Tutuklu milletvekillerinin tahliye edilmemesi konusuna da değinen Kılıçdaroğlu, evrensel hukuk gereği hiç kimsenin 800 gün tutuklu kalamayacağını ve tutuklu vekilleri tahliye etmeyen yargıçların da tartışmalı olduğunu söyledi.

Mustafa Balbay ve Mehmet Haberal'ın gelip yemin etmelerini engelleyecek hiçbir yasal durumun bulunmadığını kaydeden Kılıçdaroğlu, şöyle konuştu: "Bunlar dokunulmazlık kazansın, demiyoruz hiçbir zaman. Seçme, seçilme hakkı insan hakkıdır. 'Millet seçti' diyorsunuz. Millete 'istediğiniz kadar oy kullanın, ben senin oyunu çöpe attım' diyorsunuz. Bunlar mahkum olmamış insanlar, seçime girmişler, gelmişler. Burada toplumun vicdanı kanamıştır. Halkın iradesine sahip çıkmak istiyoruz. Biz demokrasi sınavından geçiyoruz. Yürütmenin yargıya baskı yapmasını istemiyoruz. HSYK'nın başkanı Adalet Bakanı'dır. HSYK, 'bir dakika' diyecek, 'Siz Anayasa'ya, hukukun üstünlüğüne aykırı kararlar alıyorsunuz' diyecek. Elbette o hakimleri görevden alacak."

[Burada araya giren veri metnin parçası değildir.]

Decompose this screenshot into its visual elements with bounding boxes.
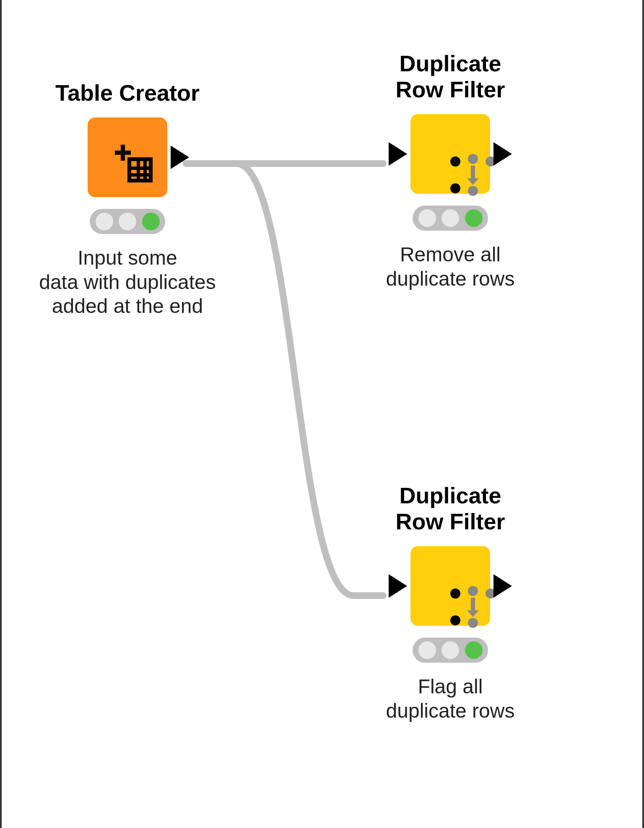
status-dot-yellow <box>441 641 459 659</box>
status-dot-red <box>418 641 436 659</box>
status-dot-green <box>465 209 483 227</box>
node-title: Table Creator <box>55 80 200 106</box>
node-body[interactable] <box>88 117 167 197</box>
node-title: Duplicate Row Filter <box>395 482 505 534</box>
input-port[interactable] <box>389 142 407 166</box>
status-dot-red <box>418 209 436 227</box>
output-port[interactable] <box>493 142 512 166</box>
status-indicator <box>413 206 488 231</box>
node-body[interactable] <box>410 546 490 626</box>
status-dot-green <box>465 641 483 659</box>
workflow-canvas[interactable]: { "nodes": { "table_creator": { "title":… <box>0 0 644 828</box>
output-port[interactable] <box>493 574 512 598</box>
connection-2 <box>203 164 383 596</box>
status-indicator <box>413 638 488 663</box>
node-description: Remove all duplicate rows <box>386 242 515 291</box>
node-description: Flag all duplicate rows <box>386 674 515 723</box>
output-port[interactable] <box>171 146 189 169</box>
status-dot-green <box>142 213 160 230</box>
status-dot-yellow <box>119 213 136 230</box>
input-port[interactable] <box>389 574 407 598</box>
node-duplicate-filter-flag[interactable]: Duplicate Row Filter Flag all duplicate … <box>366 482 534 723</box>
node-title: Duplicate Row Filter <box>395 50 505 102</box>
status-indicator <box>90 209 165 234</box>
node-table-creator[interactable]: Table Creator Input some data with dupli… <box>44 80 211 318</box>
status-dot-red <box>96 213 113 230</box>
node-description: Input some data with duplicates added at… <box>39 246 216 318</box>
node-body[interactable] <box>410 114 490 194</box>
node-duplicate-filter-remove[interactable]: Duplicate Row Filter Remove all duplicat… <box>366 50 534 291</box>
status-dot-yellow <box>441 209 459 227</box>
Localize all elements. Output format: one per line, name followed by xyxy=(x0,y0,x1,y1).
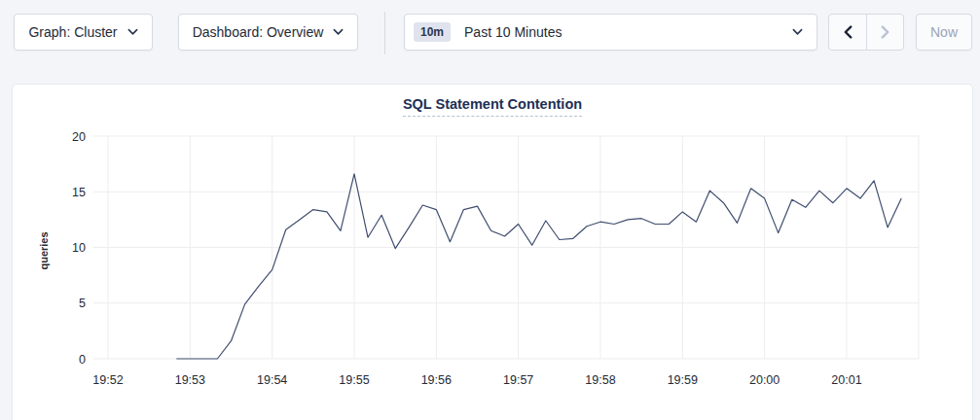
time-range-selector[interactable]: 10m Past 10 Minutes xyxy=(404,14,817,51)
x-tick-label: 20:01 xyxy=(831,373,861,387)
x-tick-label: 19:55 xyxy=(339,373,369,387)
y-tick-label: 20 xyxy=(72,130,86,144)
contention-chart[interactable]: 0510152019:5219:5319:5419:5519:5619:5719… xyxy=(13,85,974,415)
now-button[interactable]: Now xyxy=(916,14,972,51)
x-tick-label: 19:57 xyxy=(503,373,533,387)
time-step-buttons xyxy=(828,14,904,51)
graph-scope-label: Graph: Cluster xyxy=(28,24,117,40)
x-tick-label: 19:58 xyxy=(585,373,615,387)
time-step-back-button[interactable] xyxy=(829,15,866,50)
x-tick-label: 19:53 xyxy=(175,373,205,387)
dashboard-dropdown[interactable]: Dashboard: Overview xyxy=(178,14,358,51)
x-tick-label: 19:59 xyxy=(668,373,698,387)
x-tick-label: 19:54 xyxy=(257,373,287,387)
x-tick-label: 19:56 xyxy=(421,373,452,387)
graph-scope-dropdown[interactable]: Graph: Cluster xyxy=(14,14,153,51)
chevron-down-icon xyxy=(792,28,803,36)
time-range-label: Past 10 Minutes xyxy=(464,24,779,40)
chart-controls-bar: Graph: Cluster Dashboard: Overview 10m P… xyxy=(0,0,980,51)
x-tick-label: 19:52 xyxy=(92,373,123,387)
toolbar-divider xyxy=(384,12,385,54)
y-tick-label: 5 xyxy=(79,297,86,310)
x-tick-label: 20:00 xyxy=(749,373,780,387)
dashboard-label: Dashboard: Overview xyxy=(193,24,324,40)
y-tick-label: 15 xyxy=(72,186,86,199)
y-axis-label: queries xyxy=(38,231,50,269)
time-window-badge: 10m xyxy=(414,22,451,42)
chart-card: SQL Statement Contention 0510152019:5219… xyxy=(12,84,973,420)
y-tick-label: 0 xyxy=(79,353,86,367)
chevron-down-icon xyxy=(127,28,138,36)
y-tick-label: 10 xyxy=(72,241,86,255)
chevron-down-icon xyxy=(333,28,344,36)
chevron-right-icon xyxy=(880,25,890,39)
chevron-left-icon xyxy=(843,25,853,39)
series-line xyxy=(176,174,901,359)
time-step-forward-button[interactable] xyxy=(866,15,903,50)
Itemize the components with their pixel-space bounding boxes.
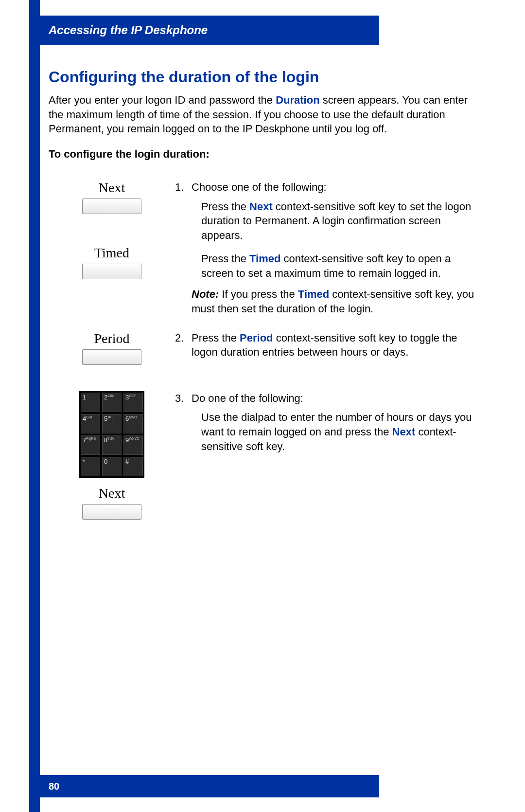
content-area: Configuring the duration of the login Af… xyxy=(49,58,479,536)
softkey-timed-button[interactable] xyxy=(82,264,141,279)
softkey-next2-button[interactable] xyxy=(82,504,141,520)
page-title: Configuring the duration of the login xyxy=(49,68,479,86)
next-keyword: Next xyxy=(249,200,273,213)
step-2-pre: Press the xyxy=(192,332,240,344)
step-1a-pre: Press the xyxy=(201,200,249,213)
dialpad-key-6[interactable]: 6MNO xyxy=(123,414,143,433)
intro-paragraph: After you enter your logon ID and passwo… xyxy=(49,93,479,136)
step-2-row: Period 2. Press the Period context-sensi… xyxy=(49,331,479,367)
dialpad-key-1[interactable]: 1 xyxy=(81,393,100,412)
page-number-bar: 80 xyxy=(29,775,379,797)
step3-next-keyword: Next xyxy=(392,426,416,438)
dialpad-key-4[interactable]: 4GHI xyxy=(81,414,100,433)
duration-keyword: Duration xyxy=(276,94,319,106)
period-keyword: Period xyxy=(240,332,273,344)
softkey-next-group: Next xyxy=(49,180,175,216)
section-header-title: Accessing the IP Deskphone xyxy=(49,23,208,37)
left-margin-bar xyxy=(29,0,40,812)
note-label: Note: xyxy=(192,288,219,300)
dialpad-key-8[interactable]: 8TUV xyxy=(102,435,122,455)
softkey-next-button[interactable] xyxy=(82,198,141,214)
step-2-text: 2. Press the Period context-sensitive so… xyxy=(175,331,479,360)
step-1-row: Next Timed 1. Choose one of the followin… xyxy=(49,180,479,316)
step-1-text: 1. Choose one of the following: Press th… xyxy=(175,180,479,316)
softkey-column-2: Period xyxy=(49,331,175,367)
step-2-number: 2. xyxy=(175,331,192,360)
step-1-number: 1. xyxy=(175,180,192,195)
note-timed-keyword: Timed xyxy=(298,288,329,300)
dialpad-key-5[interactable]: 5JKL xyxy=(102,414,122,433)
dialpad-icon[interactable]: 1 2ABC 3DEF 4GHI 5JKL 6MNO 7PQRS 8TUV 9W… xyxy=(79,391,144,478)
dialpad-key-3[interactable]: 3DEF xyxy=(123,393,143,412)
softkey-next-label: Next xyxy=(49,180,175,196)
softkey-column-1: Next Timed xyxy=(49,180,175,310)
softkey-column-3: 1 2ABC 3DEF 4GHI 5JKL 6MNO 7PQRS 8TUV 9W… xyxy=(49,391,175,522)
page-number: 80 xyxy=(49,781,59,792)
note-pre: If you press the xyxy=(219,288,298,300)
dialpad-key-7[interactable]: 7PQRS xyxy=(81,435,100,455)
softkey-timed-label: Timed xyxy=(49,245,175,261)
dialpad-key-2[interactable]: 2ABC xyxy=(102,393,122,412)
section-header-bar: Accessing the IP Deskphone xyxy=(29,16,379,45)
steps-container: Next Timed 1. Choose one of the followin… xyxy=(49,180,479,522)
document-page: Accessing the IP Deskphone Configuring t… xyxy=(0,0,525,812)
softkey-period-group: Period xyxy=(49,331,175,367)
timed-keyword: Timed xyxy=(249,253,280,265)
softkey-timed-group: Timed xyxy=(49,245,175,281)
procedure-subheading: To configure the login duration: xyxy=(49,148,479,161)
step-1-note: Note: If you press the Timed context-sen… xyxy=(175,287,479,316)
dialpad-key-hash[interactable]: # xyxy=(123,457,143,476)
dialpad-key-star[interactable]: * xyxy=(81,457,100,476)
step-3-option-a: Use the dialpad to enter the number of h… xyxy=(175,410,479,453)
softkey-period-label: Period xyxy=(49,331,175,346)
dialpad-key-9[interactable]: 9WXYZ xyxy=(123,435,143,455)
step-3-number: 3. xyxy=(175,391,192,406)
intro-text-pre: After you enter your logon ID and passwo… xyxy=(49,94,276,106)
softkey-next2-label: Next xyxy=(49,486,175,501)
softkey-period-button[interactable] xyxy=(82,349,141,365)
step-1-lead: Choose one of the following: xyxy=(192,180,479,195)
step-1b-pre: Press the xyxy=(201,253,249,265)
dialpad-key-0[interactable]: 0 xyxy=(102,457,122,476)
step-3-lead: Do one of the following: xyxy=(192,391,479,406)
dialpad-group: 1 2ABC 3DEF 4GHI 5JKL 6MNO 7PQRS 8TUV 9W… xyxy=(49,391,175,522)
step-1-option-a: Press the Next context-sensitive soft ke… xyxy=(175,199,479,243)
step-3-row: 1 2ABC 3DEF 4GHI 5JKL 6MNO 7PQRS 8TUV 9W… xyxy=(49,391,479,522)
step-2-body: Press the Period context-sensitive soft … xyxy=(192,331,479,360)
step-3-text: 3. Do one of the following: Use the dial… xyxy=(175,391,479,454)
step-1-option-b: Press the Timed context-sensitive soft k… xyxy=(175,252,479,280)
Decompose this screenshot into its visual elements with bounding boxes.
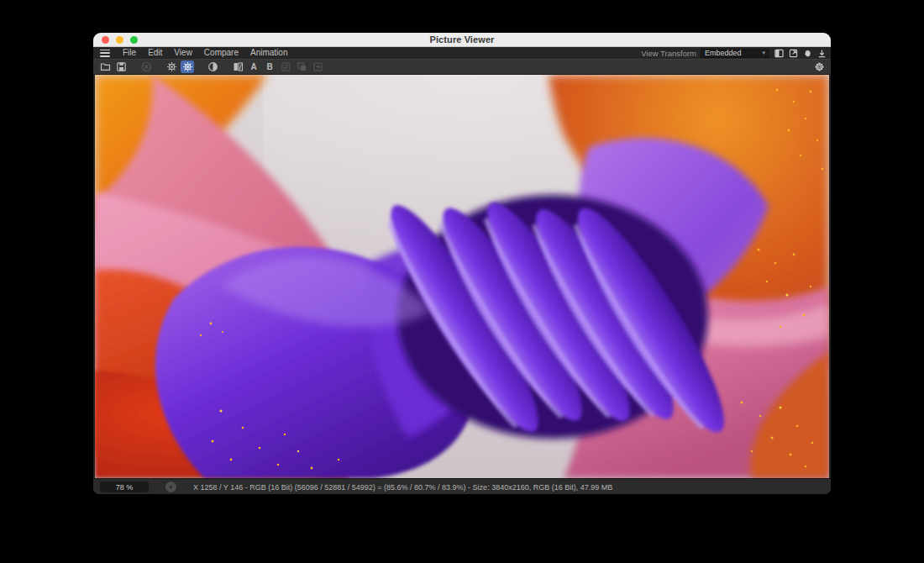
status-bar: 78 % ▾ X 1258 / Y 146 - RGB (16 Bit) (56… [93,478,831,494]
swap-ab-icon [279,61,292,73]
contrast-icon[interactable] [206,61,219,73]
menu-edit[interactable]: Edit [142,47,168,59]
download-icon[interactable] [816,48,827,58]
menu-view[interactable]: View [168,47,198,59]
picture-viewer-window: Picture Viewer File Edit View Compare An… [93,33,831,494]
open-file-button[interactable] [98,61,112,73]
compare-b-button[interactable]: B [263,61,276,73]
window-title: Picture Viewer [93,34,831,45]
tool-bar: A B [93,59,831,75]
chevron-down-icon: ▾ [762,50,765,56]
open-in-new-window-icon[interactable] [788,48,798,58]
view-transform-label: View Transform [641,49,696,58]
zoom-dropdown-button[interactable]: ▾ [165,481,176,492]
menu-bar: File Edit View Compare Animation View Tr… [93,47,831,59]
menu-animation[interactable]: Animation [244,47,293,59]
copy-image-icon [295,61,308,73]
viewer-settings-gear-icon[interactable] [812,61,826,73]
compare-a-button[interactable]: A [247,61,260,73]
hardware-render-gear-icon[interactable] [181,61,194,73]
hamburger-menu-icon[interactable] [100,50,110,57]
view-transform-value: Embedded [705,49,742,57]
pan-hand-icon[interactable] [802,48,812,58]
stop-render-button [139,61,153,73]
rendered-image [95,75,829,478]
view-transform-select[interactable]: Embedded ▾ [701,49,769,58]
image-canvas[interactable] [95,75,829,478]
compare-side-by-side-icon[interactable] [231,61,244,73]
split-view-icon[interactable] [774,48,784,58]
render-settings-gear-icon[interactable] [165,61,178,73]
pixel-info-text: X 1258 / Y 146 - RGB (16 Bit) (56096 / 5… [193,483,612,492]
zoom-level-field[interactable]: 78 % [100,481,149,492]
menu-file[interactable]: File [117,47,142,59]
save-file-button[interactable] [114,61,128,73]
export-image-icon [311,61,324,73]
title-bar: Picture Viewer [93,33,831,47]
menu-compare[interactable]: Compare [198,47,244,59]
chevron-down-icon: ▾ [170,484,173,491]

Yemin etmeyerek CHP'nin de BDP ile aynı safta yer aldığı eleştirileri bulunduğunun anımsatılması üzerine de Kılıçdaroğlu, şöyle konuştu: "CHP ile BDP'nin tavrı çok farklı. Meclis'i açan CHP'dir. Genel Kurula katıldık, mücadelemizi Parlamentoda vermeyi her yerde söyledik, sokaklara çıkıp cam çerçeve indirerek, molotof atmak gibi bir düşüncemiz yok. Bizim dünyaya bakışımız hukuk, demokrasi üzerine. Biz oy veren yurttaşın hakkını savunuyoruz.
Oy veren yurttaşın hakkı birlileri tarafından gasp ediliyor. BDP 'hukukun üstünlüğü' dedi diye ben söylemeyecek miyim. Meclis Genel Kuruluna geldik, Meclisin çalışmasını istiyoruz. Özgürlüğün, demokrasinin, hukukun üstünlüğünün katledildiği yerde sessiz kalırsanız, Parlamentonun saygınlığı olmaz, saygınlığını korumak istiyoruz. "

Balbay ve Haberal'ın birkaç yıl daha serbest bırakılmaması halinde de yemin edip etmeyeceklerinin sorulması üzerine Kılıçadaroğlu, "Bu seçmene, oy verene ayıp değildir. Hiçbir yurttaşımız meraklanmasın, gereğini yapacağız, bu ülkeye hukukun üstünlüğünü getireceğiz. Hiçbir yurttaşımız endişelenmesin, CHP orada var, CHP orada olacak" dedi.